ホロレンズを使うことで、サービス技術者は作業前にエレベータの問題箇所の可視化および特定をおこなえ、作業現場からリモートで技術的・専門的情報にアクセスすることができる。それは結果として、時間およびストレスの大きな削減につながっている。最初の実証実験ではすでに、サービスメンテナンスが最速4倍早くなったという結果を挙げている。

このソリューションは、すでに何千ものエレベータに導入されている業界初の予測的メンテナンスソリューション「MAX」の成功に続くものだ。MAXは接続されているエレベータからデータをリアルタイムで集め、そのデータをMicrosoftが推進している「インテリジェントクラウド」に保管することができる。

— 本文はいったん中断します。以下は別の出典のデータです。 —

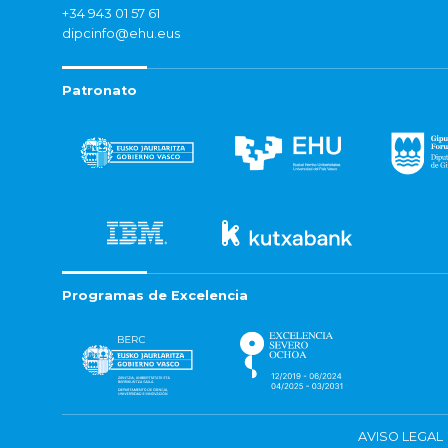
+34 943 01 57 61
dipcinfo@ehu.eus
Patronato
Programas de Excelencia
AVISO LEGAL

エレベータの主要な部品やシステムの寿命について複雑なアルゴリズムで算出され、どの部分がいつメンテナンスが必要になるかを割り出すことが可能だ。このMAXを使うことで、サービスエンジニアたちは、問題が起こる前にリアルタイムでアラートを受けることができ、顧客に対してより率先した対応をすることができる。これはエレベータが故障する前の定期メンテナンス作業やビル内での最小中断時間を含む。

このように、エンジニアはエレベータを休止することによる不満や不便をビルマネージャやユーザに感じさせずに済むだろう。

Microsoft Azure IoT部門のパートナーディレクター、サム・ジョージ氏は次のように言う。

「IoT化されたMAXの成功は、ThyssenKruppのビジネスだけでなく、100年の歴史がある業界そのものを変える第一歩となった。Microsoft Azure IoTによって実現される予測的メンテナンスにより、ThyssenKruppは世界中で1年あたり9500万時間多くのエレベータの稼働時間を確保することができた。業界を変えるソリューションを実現するためにThyssenKruppと、ともに再度協力できたことを誇りに思う。」

MAXによるクラウド接続されたエレベータが導入されている象徴的な建物には、One World Trade Centerも含まれる。このビルに入っているエレベータはウサイン・ボルトよりも早く動き、地上階から102階までわずか60秒で移動する。また、減速の際に生じるエネルギーを電力に変えることで、ビルのエネルギー消費を大幅に削減している。「MAX」と「HoloLens」の導入で、このビルは持続可能性と効率の新しい基準を提示している。

ThyssenKruppのCEO アンドレアス・シーレンベック氏は次のように言う。

「毎日10億人以上を運ぶエレベータというサービス産業は、都市の移動手段として重要な役割を担っている。我々はこの業界の変革をリードし、最新のテクノロジーを導入し、技術者たちがよりストレスなく、より楽しく仕事ができるような訓練やプロセスに注力していく。我々のゴールは効率を向上し、稼働時間を増やしメンテナンス時間を減らすことで、エレベータの持つ可能性を最大限まで引き出し機能させ、乗る人が極力安全で快適に移動できるようにすることだ。」

GeekWireによると、Microsoftの最高マーケティング責任者 クリス・カポセラ氏はThyssenKruppがHoloLensに興味を示したことに驚いたという。

「こういった需要があることを完全に見落としていた」とカポセラ氏は言った。「HoloLensを作ったチームの多くはXbox出身だ。アレックス・キップマンやクドー・ツノダもである。ということもあり、HoloLensをその延長線上で捉えていたのだ。だが、人に見せて回るに連れ、商業的な需要があるのだということに気づき驚くことになった。」

さまざまな人にデバイスを手にとってもらえる限り、HoloLensの商業的な活用はいくらでも考えられるだろう。技術の進歩とその実装を通じて、工事現場や工場、設計などの業界が変わろうとしている。